"Why don't you bring some young folks home to eat, Chug? I like to fuss around for company." She was a wonderful cook, Mrs. Scaritt, and liked to display her skill.

"Who is there to bring?"

"The boys and girls you go around with. Who is it you're always fixing up for, evenings?"

"Nobody."

Mrs. Scaritt tried another tack.

"I s'pose this house isn't good enough for 'em? Is that it?"

"Good enough!" Chug laughed rather grimly. "I'd like to know what's the matter with it!"

There was, as a matter of fact, nothing the matter with it. It was as spick and span as paint and polish could make it. The curtain-stretching days were long past. There had even been talk of moving out of the house by the tracks, but at the last moment Mrs. Scaritt had rebelled.

"I'll miss the sound of the trains. I'm used to 'em. It's got so I can tell just where my right hand'll be when the seven fifty-two goes by in the morning, and I've got used to putting on the potatoes when I hear the 'leven-forty. Let's stay, Chug."

So they had stayed.

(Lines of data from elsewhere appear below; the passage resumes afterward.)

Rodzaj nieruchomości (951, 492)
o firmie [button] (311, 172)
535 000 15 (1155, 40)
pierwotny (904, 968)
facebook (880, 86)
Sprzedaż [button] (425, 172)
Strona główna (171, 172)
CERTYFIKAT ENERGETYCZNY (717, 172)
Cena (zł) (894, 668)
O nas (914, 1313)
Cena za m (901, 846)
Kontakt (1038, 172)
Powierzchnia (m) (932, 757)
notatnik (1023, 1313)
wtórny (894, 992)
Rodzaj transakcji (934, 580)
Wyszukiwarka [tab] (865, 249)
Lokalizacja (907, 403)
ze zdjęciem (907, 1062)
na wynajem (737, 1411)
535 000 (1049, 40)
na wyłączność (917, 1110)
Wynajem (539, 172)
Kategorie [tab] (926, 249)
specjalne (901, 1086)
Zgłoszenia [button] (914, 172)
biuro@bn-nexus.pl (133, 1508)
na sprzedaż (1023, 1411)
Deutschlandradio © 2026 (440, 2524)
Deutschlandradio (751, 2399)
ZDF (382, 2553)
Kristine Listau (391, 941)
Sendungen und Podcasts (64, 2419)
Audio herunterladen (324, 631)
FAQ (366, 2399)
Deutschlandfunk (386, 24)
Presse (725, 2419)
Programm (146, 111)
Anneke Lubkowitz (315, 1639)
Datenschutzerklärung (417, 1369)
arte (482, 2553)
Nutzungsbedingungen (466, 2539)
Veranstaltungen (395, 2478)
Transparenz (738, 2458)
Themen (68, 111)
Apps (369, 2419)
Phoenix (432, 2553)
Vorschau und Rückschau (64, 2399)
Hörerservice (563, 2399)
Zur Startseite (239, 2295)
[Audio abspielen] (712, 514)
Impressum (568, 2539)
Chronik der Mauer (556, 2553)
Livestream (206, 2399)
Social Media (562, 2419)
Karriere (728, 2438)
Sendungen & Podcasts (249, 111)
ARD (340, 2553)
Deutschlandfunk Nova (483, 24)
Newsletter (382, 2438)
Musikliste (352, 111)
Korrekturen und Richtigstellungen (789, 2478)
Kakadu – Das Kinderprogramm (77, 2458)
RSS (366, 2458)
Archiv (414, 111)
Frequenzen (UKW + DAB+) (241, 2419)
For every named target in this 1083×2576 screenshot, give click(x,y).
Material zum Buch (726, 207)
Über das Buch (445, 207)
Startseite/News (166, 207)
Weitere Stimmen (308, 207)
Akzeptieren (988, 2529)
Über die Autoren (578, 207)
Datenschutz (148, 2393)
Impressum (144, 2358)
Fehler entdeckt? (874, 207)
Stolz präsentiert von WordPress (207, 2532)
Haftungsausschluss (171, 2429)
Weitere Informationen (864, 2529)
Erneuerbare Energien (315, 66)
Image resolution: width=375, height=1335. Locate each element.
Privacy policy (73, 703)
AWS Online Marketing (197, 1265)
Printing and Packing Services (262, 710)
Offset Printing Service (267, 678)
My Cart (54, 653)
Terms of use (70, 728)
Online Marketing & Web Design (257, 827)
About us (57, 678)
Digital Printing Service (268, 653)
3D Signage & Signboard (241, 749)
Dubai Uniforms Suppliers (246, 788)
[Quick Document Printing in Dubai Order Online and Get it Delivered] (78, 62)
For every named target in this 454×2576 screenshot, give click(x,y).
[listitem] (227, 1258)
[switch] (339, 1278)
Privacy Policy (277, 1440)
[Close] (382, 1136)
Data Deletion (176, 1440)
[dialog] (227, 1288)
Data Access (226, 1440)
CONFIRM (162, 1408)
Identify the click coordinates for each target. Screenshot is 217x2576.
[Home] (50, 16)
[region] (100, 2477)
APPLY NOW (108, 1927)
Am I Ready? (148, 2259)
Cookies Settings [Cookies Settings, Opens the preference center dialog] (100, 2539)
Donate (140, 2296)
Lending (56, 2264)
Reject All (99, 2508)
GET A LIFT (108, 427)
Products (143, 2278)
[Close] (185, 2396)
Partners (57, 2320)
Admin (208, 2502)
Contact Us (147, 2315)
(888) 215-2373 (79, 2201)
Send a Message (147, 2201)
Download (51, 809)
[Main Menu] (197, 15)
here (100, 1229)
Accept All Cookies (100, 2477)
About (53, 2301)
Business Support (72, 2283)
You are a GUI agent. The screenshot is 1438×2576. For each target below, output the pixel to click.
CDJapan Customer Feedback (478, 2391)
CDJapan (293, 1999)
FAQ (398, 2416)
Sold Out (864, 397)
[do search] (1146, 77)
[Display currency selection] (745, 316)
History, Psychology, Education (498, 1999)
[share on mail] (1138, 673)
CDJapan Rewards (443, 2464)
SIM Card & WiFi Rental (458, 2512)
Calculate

Gradually they had added an improvement here, a convenience there, as Chug's prosperity grew, until now the cottage by the tracks was newly painted, bathroomed, electric-lighted, with a cement walk front and back and a porch with a wicker swing and flower baskets. Chug gave his mother more housekeeping money than she needed, though she, in turn, served him meals that would have threatened the waist-line of an older and less active man. There was a banana pie, for instance (it sounds sickish, but wait!) which she baked in a deep pan, and over which she poured a golden-brown custard all flecked with crusty melted sugar. You took a bite and lo! it had vanished like a sweet dewdrop, leaving in your mouth a taste as of nectar, and clover-honey, and velvet cream.